Chafika Berber : auteure du roman « Le Hammam où la féminité se découvre »

Spécialiste en médecine physique et réadaptation pendant plus de trente ans, Chafika Berber prend sa retraite et se consacre à l’écriture. Son premier roman Une soirée au hammam paru aux éditions Le Lys Bleu dévoile l’univers des femmes et tout ce qu’il cache comme douleurs non exprimées.

L’initiative : Dans Une soirée au hammam le lecteur se trouve dans l’univers des femmes. Comment avez-vous eu l’idée de mettre le projecteur sur ce monde caché ?

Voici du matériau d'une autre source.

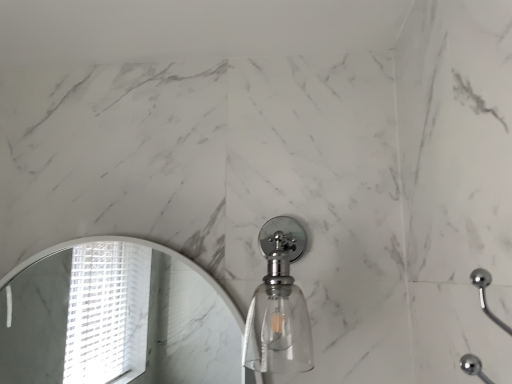 Question: Is clear glass soap dispenser at center to the left or to the right of white marble mirror at upper left in the image?

Choices:
 (A) right
 (B) left

Answer: (A)

Question: Is clear glass soap dispenser at center inside the boundaries of white marble mirror at upper left, or outside?

Choices:
 (A) inside
 (B) outside

Answer: (B)

Question: Is clear glass soap dispenser at center wider or thinner than white marble mirror at upper left?

Choices:
 (A) wide
 (B) thin

Answer: (A)

Question: Would you say white marble mirror at upper left is inside or outside clear glass soap dispenser at center?

Choices:
 (A) inside
 (B) outside

Answer: (B)

Question: Considering their positions, is white marble mirror at upper left located in front of or behind clear glass soap dispenser at center?

Choices:
 (A) front
 (B) behind

Answer: (B)

Question: From the image's perspective, is white marble mirror at upper left above or below clear glass soap dispenser at center?

Choices:
 (A) below
 (B) above

Answer: (A)

Question: Is white marble mirror at upper left wider or thinner than clear glass soap dispenser at center?

Choices:
 (A) wide
 (B) thin

Answer: (B) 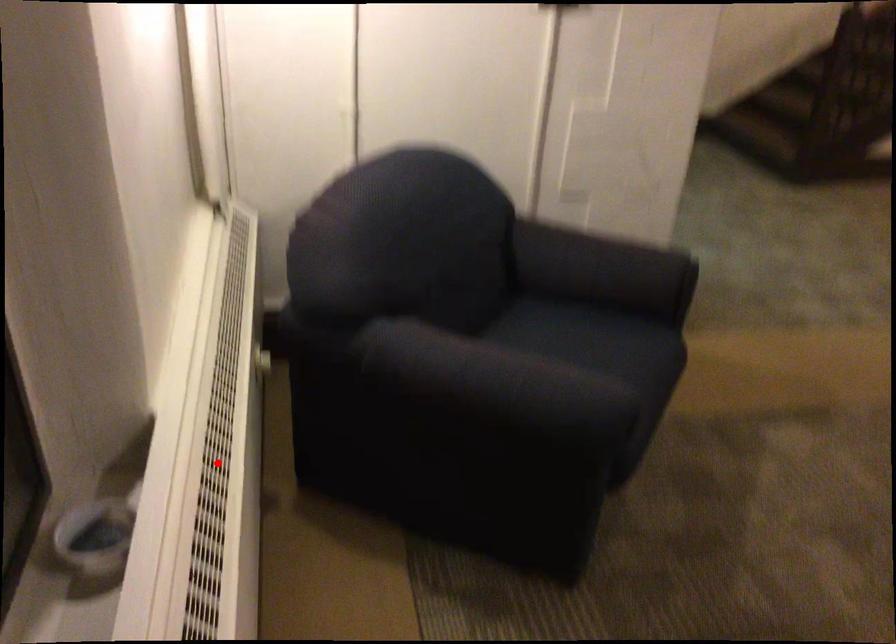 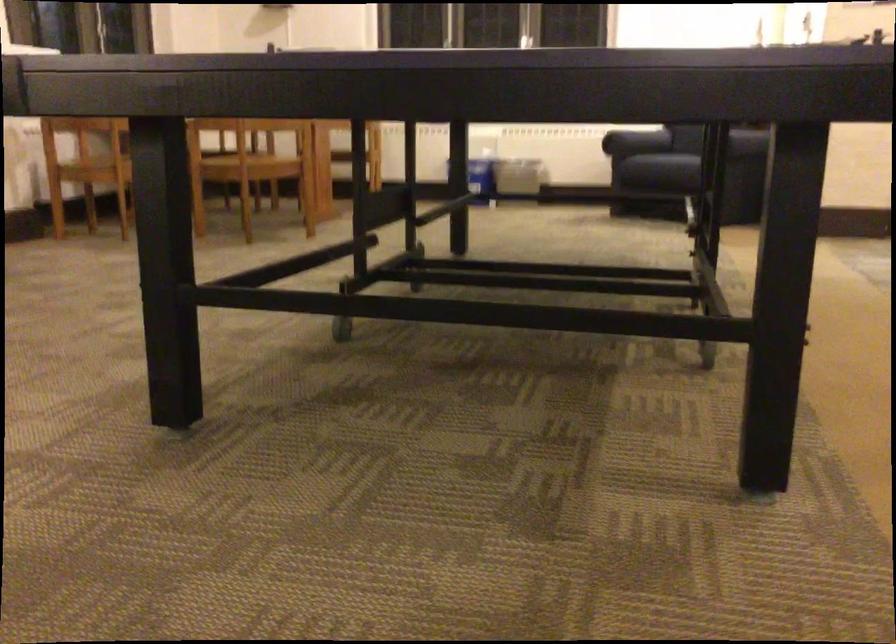 Question: I am providing you with two images of the same scene from different viewpoints. A red point is marked on the first image. Is the red point's position out of view in image 2?

Choices:
 (A) Yes
 (B) No

Answer: (A) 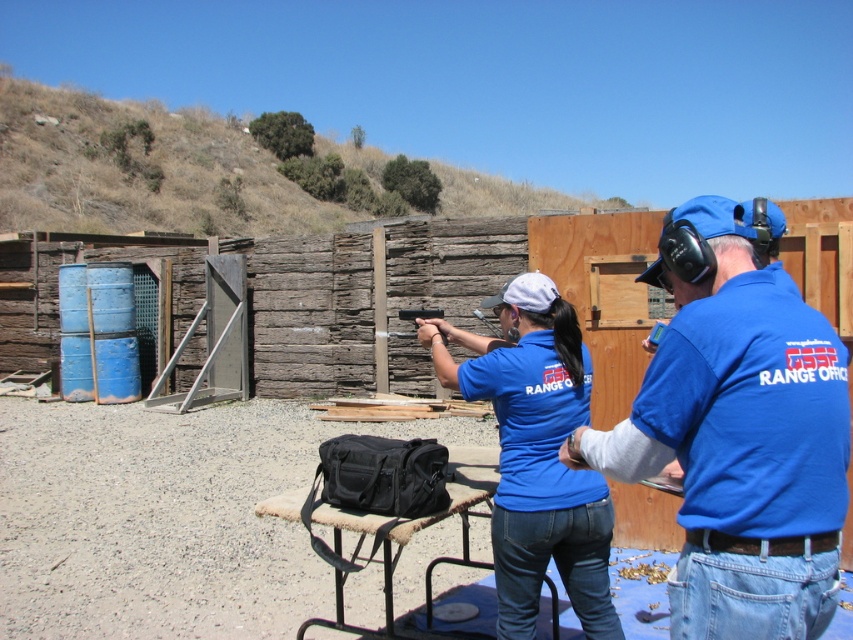 Looking at this image, how far apart are blue cotton shirt at center and matte black rifle at center?

blue cotton shirt at center is 20.71 feet from matte black rifle at center.

I want to click on blue cotton shirt at center, so click(537, 452).

Between point (730, 339) and point (527, 353), which one is positioned in front?

Point (730, 339) is in front.

Is blue cotton shirt at center right further to camera compared to blue cotton shirt at center?

No, it is not.

Between point (726, 520) and point (498, 605), which one is positioned behind?

Positioned behind is point (498, 605).

Where is `blue cotton shirt at center right`? blue cotton shirt at center right is located at coordinates (738, 428).

How distant is blue cotton shirt at center right from matte black rifle at center?

blue cotton shirt at center right is 23.13 feet from matte black rifle at center.

Consider the image. Who is more forward, (711, 387) or (403, 332)?

Point (711, 387) is more forward.

I want to click on blue cotton shirt at center right, so click(x=738, y=428).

Chafika Berber : Le hammam me semble le lieu où la féminité se découvre et se met à nu comme nulle part ailleurs. Dans ce roman où les personnages restent fictifs, j’ai simplement fermé les yeux et rapporté non pas des souvenirs mais des ressentis d’un lieu où, au-delà des rituels et des ablutions, se détachent des ombres mises en lumière par une attitude, une lascivité, une sensualité et surtout une espèce de connivence que la rue ou le quotidien ne révèle qu’avec parcimonie. C’est un monde caché subtilement par cette enfilade de pièces où la chaleur monte crescendo et où les corps se dissolvent et subliment ainsi la femme. En fait, il s’agit d’un projecteur pour les hommes, une manière de réveiller leur curiosité et de dévoiler toute la poésie d’une nudité qui les effraie et des mots tus qui s’opposent aux fins heureuses. 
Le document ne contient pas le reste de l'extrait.